== Segment start ==

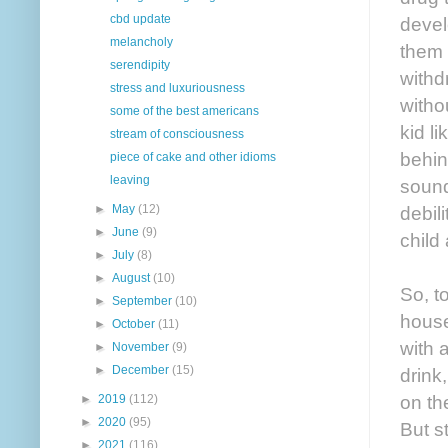
cbd update
devel
melancholy
them 
serendipity
withd
stress and luxuriousness
witho
some of the best americans
kid l
stream of consciousness
behin
piece of cake and other idioms
leaving
sound
debil
►
May
(12)
►
June
(9)
child 
►
July
(8)
►
August
(10)
So, t
►
September
(10)
house
►
October
(11)
with 
►
November
(9)
►
December
(15)
drink
on th
►
2019
(112)
►
2020
(95)
But s
►
2021
(116)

== Segment end ==

With the images omitted, output all entries exactly as given.

- Result of this task
cbd update
devel
melancholy
them 
serendipity
withd
stress and luxuriousness
witho
some of the best americans
kid l
stream of consciousness
behin
piece of cake and other idioms
leaving
sound
debil
►
May
(12)
►
June
(9)
child 
►
July
(8)
►
August
(10)
So, t
►
September
(10)
house
►
October
(11)
with 
►
November
(9)
►
December
(15)
drink
on th
►
2019
(112)
►
2020
(95)
But s
►
2021
(116)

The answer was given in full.